> What to do:
The listing below holds pictures; exclude them. Return exactly the lines from the one with "Kombinasi efisiensi" through the one with "erprogramm als auch".

== == ==

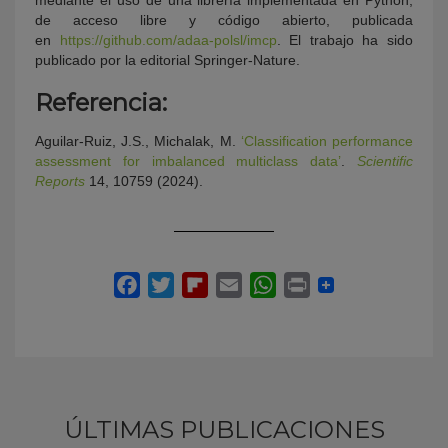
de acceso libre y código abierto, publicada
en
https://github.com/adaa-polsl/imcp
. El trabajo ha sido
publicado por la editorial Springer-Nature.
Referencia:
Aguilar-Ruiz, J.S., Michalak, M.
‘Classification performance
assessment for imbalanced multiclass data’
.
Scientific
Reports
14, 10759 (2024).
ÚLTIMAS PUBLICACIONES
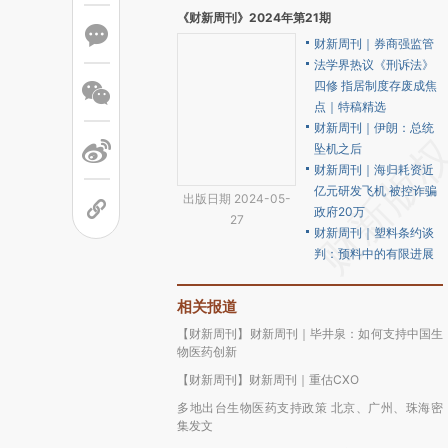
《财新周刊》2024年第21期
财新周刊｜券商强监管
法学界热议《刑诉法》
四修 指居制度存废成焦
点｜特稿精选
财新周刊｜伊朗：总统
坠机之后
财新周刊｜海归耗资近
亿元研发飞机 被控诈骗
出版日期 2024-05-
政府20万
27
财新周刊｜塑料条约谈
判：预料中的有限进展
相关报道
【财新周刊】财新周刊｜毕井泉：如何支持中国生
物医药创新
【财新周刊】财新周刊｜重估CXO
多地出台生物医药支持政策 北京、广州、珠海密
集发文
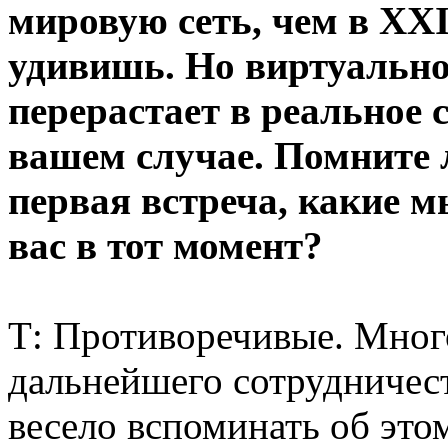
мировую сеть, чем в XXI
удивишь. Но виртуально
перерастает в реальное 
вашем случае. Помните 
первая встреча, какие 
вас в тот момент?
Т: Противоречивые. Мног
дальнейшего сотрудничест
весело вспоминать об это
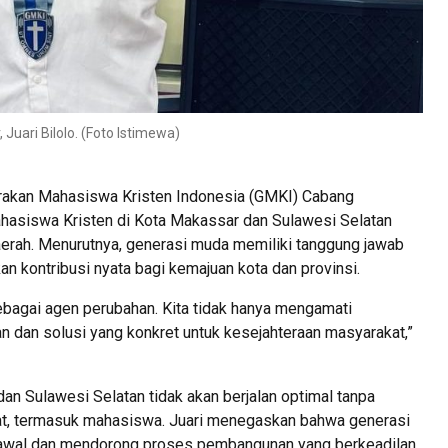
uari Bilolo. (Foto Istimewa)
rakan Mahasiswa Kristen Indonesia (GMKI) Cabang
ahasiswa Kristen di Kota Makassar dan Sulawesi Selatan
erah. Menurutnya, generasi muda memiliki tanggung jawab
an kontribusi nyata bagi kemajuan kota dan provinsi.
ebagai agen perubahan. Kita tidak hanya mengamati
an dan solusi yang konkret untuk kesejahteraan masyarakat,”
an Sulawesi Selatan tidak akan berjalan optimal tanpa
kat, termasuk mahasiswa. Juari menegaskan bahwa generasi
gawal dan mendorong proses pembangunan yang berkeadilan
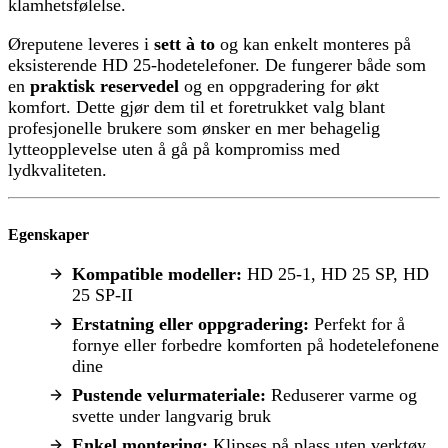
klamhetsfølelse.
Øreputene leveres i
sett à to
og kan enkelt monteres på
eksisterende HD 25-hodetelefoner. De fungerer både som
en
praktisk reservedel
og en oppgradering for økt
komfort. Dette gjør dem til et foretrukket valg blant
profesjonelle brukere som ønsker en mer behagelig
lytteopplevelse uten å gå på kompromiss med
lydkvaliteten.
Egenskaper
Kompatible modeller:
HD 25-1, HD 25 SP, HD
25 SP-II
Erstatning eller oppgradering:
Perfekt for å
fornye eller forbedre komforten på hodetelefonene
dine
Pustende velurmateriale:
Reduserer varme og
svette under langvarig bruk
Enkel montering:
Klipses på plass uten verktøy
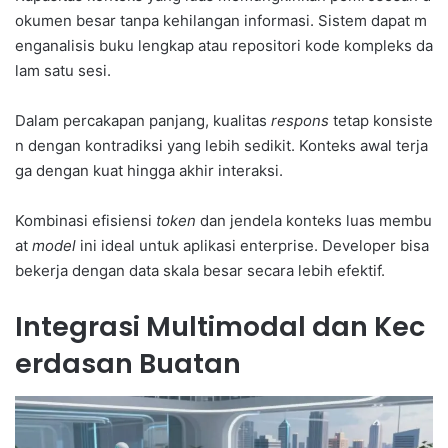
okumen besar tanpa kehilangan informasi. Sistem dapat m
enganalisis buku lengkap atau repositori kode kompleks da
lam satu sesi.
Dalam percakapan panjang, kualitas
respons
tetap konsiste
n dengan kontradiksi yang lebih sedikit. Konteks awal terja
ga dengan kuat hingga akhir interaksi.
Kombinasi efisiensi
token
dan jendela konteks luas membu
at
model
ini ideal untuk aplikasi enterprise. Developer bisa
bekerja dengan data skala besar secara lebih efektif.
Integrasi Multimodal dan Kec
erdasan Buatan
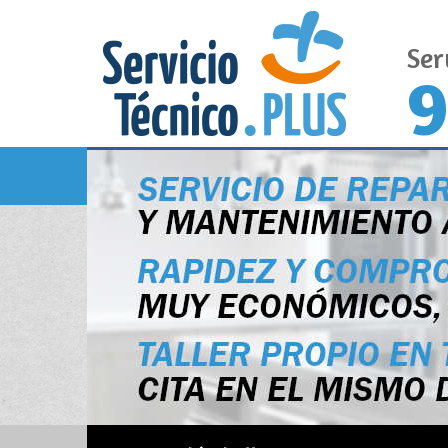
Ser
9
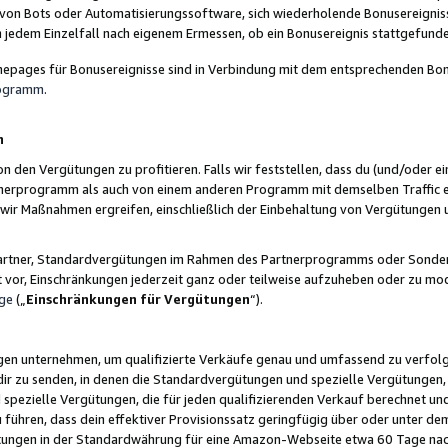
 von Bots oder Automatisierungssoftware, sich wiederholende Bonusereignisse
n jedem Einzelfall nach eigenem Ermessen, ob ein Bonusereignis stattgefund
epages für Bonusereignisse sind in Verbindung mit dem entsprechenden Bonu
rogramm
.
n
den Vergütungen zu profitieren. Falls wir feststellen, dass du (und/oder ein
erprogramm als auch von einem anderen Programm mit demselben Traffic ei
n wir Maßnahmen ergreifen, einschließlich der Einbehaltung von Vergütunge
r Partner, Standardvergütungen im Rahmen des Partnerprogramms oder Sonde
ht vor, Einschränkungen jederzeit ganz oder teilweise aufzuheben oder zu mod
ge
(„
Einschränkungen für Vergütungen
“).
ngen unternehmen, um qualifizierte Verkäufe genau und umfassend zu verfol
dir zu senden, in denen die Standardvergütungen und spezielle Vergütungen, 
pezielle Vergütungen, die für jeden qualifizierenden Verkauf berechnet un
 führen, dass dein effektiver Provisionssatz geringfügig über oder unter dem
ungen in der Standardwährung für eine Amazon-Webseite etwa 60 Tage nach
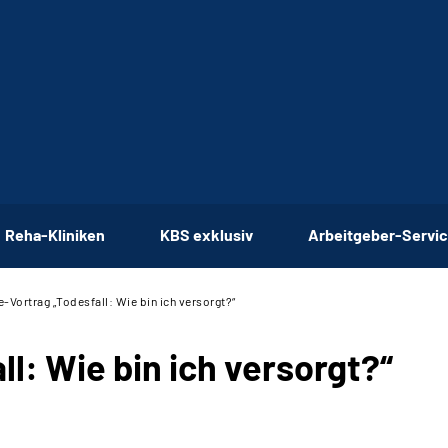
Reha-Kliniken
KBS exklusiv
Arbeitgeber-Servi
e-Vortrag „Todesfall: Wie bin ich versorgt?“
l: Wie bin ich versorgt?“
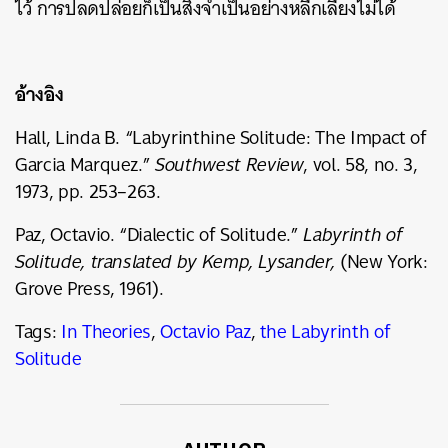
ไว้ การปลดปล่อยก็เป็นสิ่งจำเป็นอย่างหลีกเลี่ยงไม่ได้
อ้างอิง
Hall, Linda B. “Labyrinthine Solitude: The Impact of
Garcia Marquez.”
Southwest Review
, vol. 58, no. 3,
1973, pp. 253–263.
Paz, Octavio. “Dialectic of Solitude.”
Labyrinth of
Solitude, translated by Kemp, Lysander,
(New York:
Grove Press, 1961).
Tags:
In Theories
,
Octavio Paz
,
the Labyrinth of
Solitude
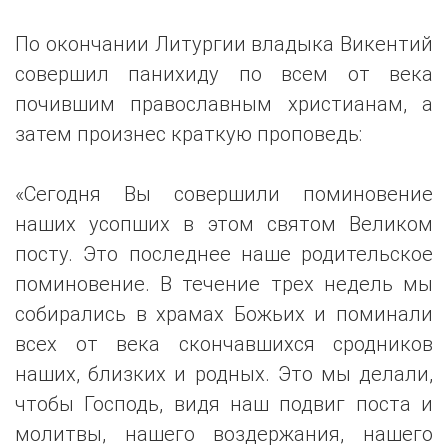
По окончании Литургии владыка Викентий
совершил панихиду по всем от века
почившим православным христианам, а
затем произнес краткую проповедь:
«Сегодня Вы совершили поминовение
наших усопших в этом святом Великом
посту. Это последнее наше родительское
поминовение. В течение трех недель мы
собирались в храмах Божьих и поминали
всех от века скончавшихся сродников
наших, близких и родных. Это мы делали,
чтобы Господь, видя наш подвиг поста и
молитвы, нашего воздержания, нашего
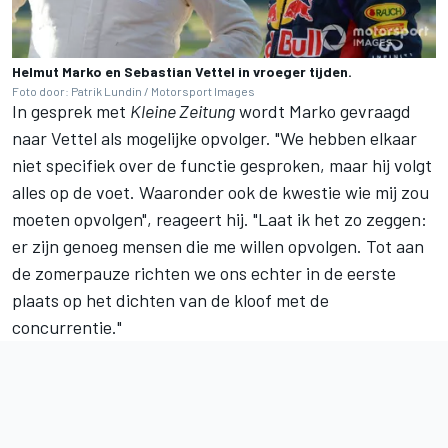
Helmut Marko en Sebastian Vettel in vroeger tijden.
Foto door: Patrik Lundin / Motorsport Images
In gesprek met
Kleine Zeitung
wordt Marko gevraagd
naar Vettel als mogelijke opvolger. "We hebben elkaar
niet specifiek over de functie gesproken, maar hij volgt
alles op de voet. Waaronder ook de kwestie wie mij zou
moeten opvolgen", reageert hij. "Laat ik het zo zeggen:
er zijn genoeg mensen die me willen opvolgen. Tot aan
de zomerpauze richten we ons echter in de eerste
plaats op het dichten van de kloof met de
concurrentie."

== == ==

> Exercise response:
Kombinasi efisiensi
token
dan jendela konteks luas membu
at
model
ini ideal untuk aplikasi enterprise. Developer bisa
bekerja dengan data skala besar secara lebih efektif.
Integrasi Multimodal dan Kec
erdasan Buatan
Ser
9
 von Bots oder Automatisierungssoftware, sich wiederholende Bonusereignisse
n jedem Einzelfall nach eigenem Ermessen, ob ein Bonusereignis stattgefund
epages für Bonusereignisse sind in Verbindung mit dem entsprechenden Bonu
rogramm
.
n
den Vergütungen zu profitieren. Falls wir feststellen, dass du (und/oder ein
erprogramm als auch von einem anderen Programm mit demselben Traffic ei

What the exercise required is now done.